CVE-2026-1975 is a vulnerability identified in Free5GC, an open-source 5G core network software, affecting versions 4.0 and 4.1.0. The flaw resides in the identityTriggerType function of the pfcp_reports.go file, where improper handling of input leads to a null pointer dereference. This results in a crash of the affected process, causing denial of service (DoS) conditions. The vulnerability can be triggered remotely without requiring authentication or user interaction, increasing its risk profile. The CVSS 4.0 base score is 6.9 (medium severity), reflecting the network attack vector, low complexity, and no privileges or user interaction needed. The impact is primarily on availability, as the null pointer dereference causes service interruption rather than data compromise. No known exploits have been observed in the wild yet, but a public exploit has been released, which could facilitate attacks. Free5GC is used by telecom operators, research labs, and enterprises experimenting with 5G core networks, making this vulnerability relevant to critical infrastructure. The lack of patch links in the provided data suggests that organizations should monitor official Free5GC channels for updates and apply patches as soon as they become available. Additionally, network segmentation and filtering can reduce exposure to malicious traffic targeting this flaw.

For European organizations, this vulnerability poses a risk primarily to the availability of 5G core network services implemented using Free5GC. Disruption of 5G core functions can impact mobile network operators, enterprises relying on private 5G networks, and research institutions. Service outages could affect critical communications, IoT deployments, and industrial automation relying on 5G connectivity. Given the increasing adoption of 5G across Europe, any downtime or instability in core network components can have cascading effects on business operations and public services. The medium severity rating indicates that while the vulnerability is not immediately catastrophic, it can be leveraged to cause significant denial of service. The public exploit availability increases the urgency for European operators to address this issue proactively. Organizations without timely patching or adequate network protections may face increased risk of targeted attacks or opportunistic scanning by threat actors.

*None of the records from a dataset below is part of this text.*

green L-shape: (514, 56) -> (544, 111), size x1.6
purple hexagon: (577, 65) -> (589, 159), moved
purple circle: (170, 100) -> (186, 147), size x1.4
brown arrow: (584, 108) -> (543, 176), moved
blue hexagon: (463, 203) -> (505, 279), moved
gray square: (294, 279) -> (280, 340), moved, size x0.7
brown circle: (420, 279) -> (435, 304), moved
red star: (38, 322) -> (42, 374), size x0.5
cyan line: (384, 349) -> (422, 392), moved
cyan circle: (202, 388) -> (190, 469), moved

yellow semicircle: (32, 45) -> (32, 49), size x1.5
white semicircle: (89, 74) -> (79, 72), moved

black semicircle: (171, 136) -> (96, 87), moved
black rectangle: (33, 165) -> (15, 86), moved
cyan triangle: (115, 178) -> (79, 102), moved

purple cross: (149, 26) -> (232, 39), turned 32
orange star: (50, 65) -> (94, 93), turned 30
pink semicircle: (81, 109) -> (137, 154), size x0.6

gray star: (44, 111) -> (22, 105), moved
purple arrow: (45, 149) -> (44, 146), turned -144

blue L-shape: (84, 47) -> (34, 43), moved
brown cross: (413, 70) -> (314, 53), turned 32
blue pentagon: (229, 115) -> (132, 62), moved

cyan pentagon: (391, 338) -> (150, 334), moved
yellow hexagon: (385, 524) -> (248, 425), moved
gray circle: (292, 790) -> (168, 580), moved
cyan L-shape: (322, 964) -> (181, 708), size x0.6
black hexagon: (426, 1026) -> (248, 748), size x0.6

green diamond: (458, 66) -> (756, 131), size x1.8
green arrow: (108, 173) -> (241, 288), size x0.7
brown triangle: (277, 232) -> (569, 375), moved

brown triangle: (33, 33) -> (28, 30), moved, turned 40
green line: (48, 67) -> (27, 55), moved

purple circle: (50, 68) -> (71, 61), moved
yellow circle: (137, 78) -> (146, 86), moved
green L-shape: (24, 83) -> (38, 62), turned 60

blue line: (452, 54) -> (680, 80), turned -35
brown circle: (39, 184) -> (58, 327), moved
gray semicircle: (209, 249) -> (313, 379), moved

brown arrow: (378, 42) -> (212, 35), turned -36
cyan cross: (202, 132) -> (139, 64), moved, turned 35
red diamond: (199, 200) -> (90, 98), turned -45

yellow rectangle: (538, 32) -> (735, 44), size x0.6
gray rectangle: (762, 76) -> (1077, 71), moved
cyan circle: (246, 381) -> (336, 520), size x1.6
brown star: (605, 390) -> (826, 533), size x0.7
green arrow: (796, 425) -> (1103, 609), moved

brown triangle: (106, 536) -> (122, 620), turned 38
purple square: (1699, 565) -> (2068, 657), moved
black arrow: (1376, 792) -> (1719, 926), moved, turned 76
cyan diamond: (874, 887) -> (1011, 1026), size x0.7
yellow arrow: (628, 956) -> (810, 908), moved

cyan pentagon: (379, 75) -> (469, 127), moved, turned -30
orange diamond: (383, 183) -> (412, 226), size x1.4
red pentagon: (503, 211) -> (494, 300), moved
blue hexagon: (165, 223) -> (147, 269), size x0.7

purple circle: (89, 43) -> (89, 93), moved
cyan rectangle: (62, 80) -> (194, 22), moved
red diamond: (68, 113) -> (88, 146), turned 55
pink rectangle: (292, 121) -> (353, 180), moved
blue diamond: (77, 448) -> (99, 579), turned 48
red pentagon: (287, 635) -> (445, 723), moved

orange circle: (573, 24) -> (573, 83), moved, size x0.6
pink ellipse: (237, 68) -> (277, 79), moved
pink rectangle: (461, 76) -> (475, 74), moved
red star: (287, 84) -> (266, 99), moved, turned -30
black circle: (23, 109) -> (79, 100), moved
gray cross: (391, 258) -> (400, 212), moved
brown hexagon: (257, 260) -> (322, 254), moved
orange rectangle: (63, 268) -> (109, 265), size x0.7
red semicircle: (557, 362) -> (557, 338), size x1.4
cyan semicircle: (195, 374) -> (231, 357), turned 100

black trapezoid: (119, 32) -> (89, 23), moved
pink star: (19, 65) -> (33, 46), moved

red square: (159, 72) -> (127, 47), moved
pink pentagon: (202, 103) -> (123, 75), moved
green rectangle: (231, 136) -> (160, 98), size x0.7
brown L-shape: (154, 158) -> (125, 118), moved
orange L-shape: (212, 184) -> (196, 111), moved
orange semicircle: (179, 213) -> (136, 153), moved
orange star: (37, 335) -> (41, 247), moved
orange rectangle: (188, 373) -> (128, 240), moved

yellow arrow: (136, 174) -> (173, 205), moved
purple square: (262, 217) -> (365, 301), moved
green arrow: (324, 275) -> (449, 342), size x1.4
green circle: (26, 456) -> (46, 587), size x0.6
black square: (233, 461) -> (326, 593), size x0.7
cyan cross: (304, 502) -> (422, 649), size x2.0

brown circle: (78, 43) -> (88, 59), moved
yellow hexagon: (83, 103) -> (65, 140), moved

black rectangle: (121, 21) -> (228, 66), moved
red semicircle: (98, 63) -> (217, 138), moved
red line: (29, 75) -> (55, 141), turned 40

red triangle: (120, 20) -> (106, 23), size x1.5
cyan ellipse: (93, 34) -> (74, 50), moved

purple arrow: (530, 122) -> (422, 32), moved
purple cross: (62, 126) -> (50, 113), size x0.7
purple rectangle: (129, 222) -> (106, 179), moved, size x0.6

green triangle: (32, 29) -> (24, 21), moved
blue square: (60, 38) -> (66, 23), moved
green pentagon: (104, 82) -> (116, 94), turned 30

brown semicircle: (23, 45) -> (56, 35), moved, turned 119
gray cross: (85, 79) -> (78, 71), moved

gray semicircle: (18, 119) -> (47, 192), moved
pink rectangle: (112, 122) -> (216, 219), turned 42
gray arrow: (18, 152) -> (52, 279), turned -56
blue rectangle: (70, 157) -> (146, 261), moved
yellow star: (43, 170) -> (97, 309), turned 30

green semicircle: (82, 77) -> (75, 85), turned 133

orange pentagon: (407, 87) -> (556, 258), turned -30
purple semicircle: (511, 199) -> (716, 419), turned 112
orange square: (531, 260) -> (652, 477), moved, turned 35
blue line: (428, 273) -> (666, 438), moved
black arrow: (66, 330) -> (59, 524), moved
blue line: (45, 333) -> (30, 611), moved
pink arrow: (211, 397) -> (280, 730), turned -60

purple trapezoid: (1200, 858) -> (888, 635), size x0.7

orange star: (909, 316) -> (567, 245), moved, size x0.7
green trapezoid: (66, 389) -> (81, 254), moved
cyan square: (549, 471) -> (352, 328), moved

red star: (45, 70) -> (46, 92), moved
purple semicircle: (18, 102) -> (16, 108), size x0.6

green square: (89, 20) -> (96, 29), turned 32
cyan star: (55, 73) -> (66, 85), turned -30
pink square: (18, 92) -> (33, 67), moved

1. Monitor official Free5GC repositories and security advisories for patches addressing CVE-2026-1975 and apply them promptly once available. 2. Implement network-level filtering to restrict access to Free5GC management and control interfaces, allowing only trusted sources to communicate with these components. 3. Employ intrusion detection and prevention systems (IDS/IPS) tuned to detect anomalous PFCP traffic patterns that may indicate exploitation attempts. 4. Use network segmentation to isolate 5G core network components from general enterprise and internet-facing networks, minimizing exposure. 5. Conduct regular security assessments and penetration testing focused on 5G core infrastructure to identify and remediate vulnerabilities proactively. 6. Maintain robust logging and monitoring of Free5GC components to detect crashes or unusual behavior indicative of exploitation attempts. 7. Engage with the Free5GC open-source community and vendors to stay informed about emerging threats and mitigation best practices.